Update 126b does a three-way merge in which it starts from the top-sorted data, "125b", then replays (in order) everything in its previous diffs, in seqno-then-hash sorted order: 121, 122, 123, 124a, 124b, 125a, 125b. The final update value will then end up as:

    {
        "#": 126,
        "&": {  // The current full data
            "dictA": {
                "goodbye": [123, 456]
            },
            "dictB": {
                "added": 9999,
                "answer": 42,
                "changed": 1,
                "nested": {
                    "a": 1
                }
            },
            "good": [123, "Foo", "bar"],
            "int1": 5,
            "int2": 2,
            "string2": "hello",
            "string3": "omg"
        },
        "*": {
            "<": [
                [122, "(hash122)", {...changes-in-seqno-122...}],
                [123, "(hash123)", { "int0": "-", "int1": "", "int2": "" }],
                [124, "(hash124a)", { "dictB": {"answer": "", "foo: ""} },
                [124, "(hash124b)", {...large-changes-from-124-example...}],
                [125, "(hash125a)", { "dictB": { "foo": "-" }}],
                [125, "(hash125b)", { "int1", "" }],
            ],
            "=": {} // No changes aside from the merge
        }
    }

Note that the 121 update is included for calculation (because it is part of 125a and 125b) but not included in the final 126b message itself (because it is beyond the cutoff for seqno 126).

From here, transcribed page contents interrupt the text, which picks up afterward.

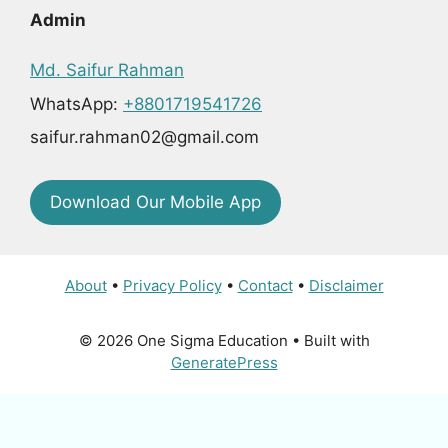
Admin
Md. Saifur Rahman
WhatsApp:
+8801719541726
saifur.rahman02@gmail.com
Download Our Mobile App
About
•
Privacy Policy
•
Contact
•
Disclaimer
© 2026 One Sigma Education
• Built with
GeneratePress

127 is a two-way merge between 126a and 126b but, as mentioned earlier, also adds 789 to the ["dictA"]["goodbye"] set. It does this by following the merge and replay logic: it starts from 126b (the highest by seqno/hash ranking), then replays changes from 122, 123, 124a, 124b, 125a, 125b, 126a, 126b on top of it, and then finally re-applies local change from 126b and pushes the result.

Aside from the added value (789) this 127 merge doesn't actually change anything through merging: 126a already includes everything that 126b does (and doesn't have any additional changes of its own). The 127 update still happens, however, to "commit" the merge (even though it doesn't affect anything), allowing 126a and b to be forgotten.

This final 127 update thus becomes:

    {
        "#": 127,
        "&": {  // The current full data
            "dictA": {
                "goodbye": [123, 456, 789],
                "hello": 123
            },
            "dictB": {
                "added": 9999,
                "answer": 42,
                "changed": 1,
                "nested": {
                    "a": 1
                }
            },
            "good": [123, "Foo", "bar"],
            "int1": 5,
            "int2": 2,
            "string2": "hello",
            "string3": "omg"
        },
        "*": {
            "<": [
                [123, "(hash123)", { "int0": "-", "int1": "", "int2": "" },
                [124, "(hash124a)", { "dictB": { "answer": "", "foo": "" }}],
                [124, "(hash124b)", {...large-changes-from-124-example...}],
                [125, "(hash125a)", { "int1", "" }],
                [125, "(hash125b)", { "dictB": { "foo": "-" }}],
                [126, "(hash126a)", {}],
                [126, "(hash126b)", {}]
            ],
            "=": { "dictA": { "goodbye": [[789], []] } }
        }
    }

Message Encryption

All messages are stored in encrypted form; we select XChaCha20-Poly1305 encryption for its excellent properties.

One complication in the above-described mechanism is that it is explicitly designed to allow clients to race to resolve conflicts by assuring that racing clients are all racing to publish identical data. This race is intended to be resolved at the server level through server-side de-duplication of identical messages. When adding encryption on top, however, this means we also need deterministic encryption so that the encrypted version of the data is also unconflicted.

Thus for encryption we compute the XChaCha20 nonce by not using a pure random nonce but rather using a 24-byte BLAKE2b keyed hash of the plaintext config message data, keys using 32-byte key "libsession-config-nonce-hash-key".

Note, however, that message hashes (as used in diff sections) depend on the plaintext serialized value, not the encrypted value.